## How to complete this task
Go through the records below and show every line with the string "boxes".

## Document layout detection data
▼▼▼

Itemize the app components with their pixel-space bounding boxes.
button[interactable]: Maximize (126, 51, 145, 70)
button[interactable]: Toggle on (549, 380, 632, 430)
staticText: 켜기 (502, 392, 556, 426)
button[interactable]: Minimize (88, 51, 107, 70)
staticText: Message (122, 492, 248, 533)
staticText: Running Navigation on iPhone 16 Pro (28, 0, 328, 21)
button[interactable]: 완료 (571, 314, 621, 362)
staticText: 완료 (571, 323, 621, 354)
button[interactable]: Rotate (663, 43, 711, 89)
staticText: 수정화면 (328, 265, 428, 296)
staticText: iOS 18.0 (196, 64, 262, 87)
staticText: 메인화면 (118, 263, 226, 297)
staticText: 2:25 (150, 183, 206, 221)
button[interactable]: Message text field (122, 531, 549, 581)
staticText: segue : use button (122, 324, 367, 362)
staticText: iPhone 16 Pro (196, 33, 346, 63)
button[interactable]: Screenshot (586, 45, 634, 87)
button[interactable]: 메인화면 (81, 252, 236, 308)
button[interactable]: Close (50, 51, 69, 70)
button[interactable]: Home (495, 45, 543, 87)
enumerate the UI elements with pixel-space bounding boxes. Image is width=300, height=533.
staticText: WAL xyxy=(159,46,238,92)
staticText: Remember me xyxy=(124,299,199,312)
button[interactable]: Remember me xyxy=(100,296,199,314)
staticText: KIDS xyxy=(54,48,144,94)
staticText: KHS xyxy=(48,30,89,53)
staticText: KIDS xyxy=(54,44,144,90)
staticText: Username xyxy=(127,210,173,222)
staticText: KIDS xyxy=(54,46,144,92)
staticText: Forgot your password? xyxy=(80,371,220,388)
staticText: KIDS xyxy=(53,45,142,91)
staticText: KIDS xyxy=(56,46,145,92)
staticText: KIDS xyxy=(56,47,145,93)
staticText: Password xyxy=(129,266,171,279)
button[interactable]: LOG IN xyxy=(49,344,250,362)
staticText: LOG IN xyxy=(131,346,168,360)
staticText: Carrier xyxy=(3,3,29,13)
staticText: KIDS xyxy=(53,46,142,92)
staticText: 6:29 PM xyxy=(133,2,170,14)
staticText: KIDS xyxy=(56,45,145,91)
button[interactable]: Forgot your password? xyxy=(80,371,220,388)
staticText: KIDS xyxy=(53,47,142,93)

▲▲▲

## Response to the task
Itemize the app components with their pixel-space bounding boxes.
enumerate the UI elements with pixel-space bounding boxes. Image is width=300, height=533.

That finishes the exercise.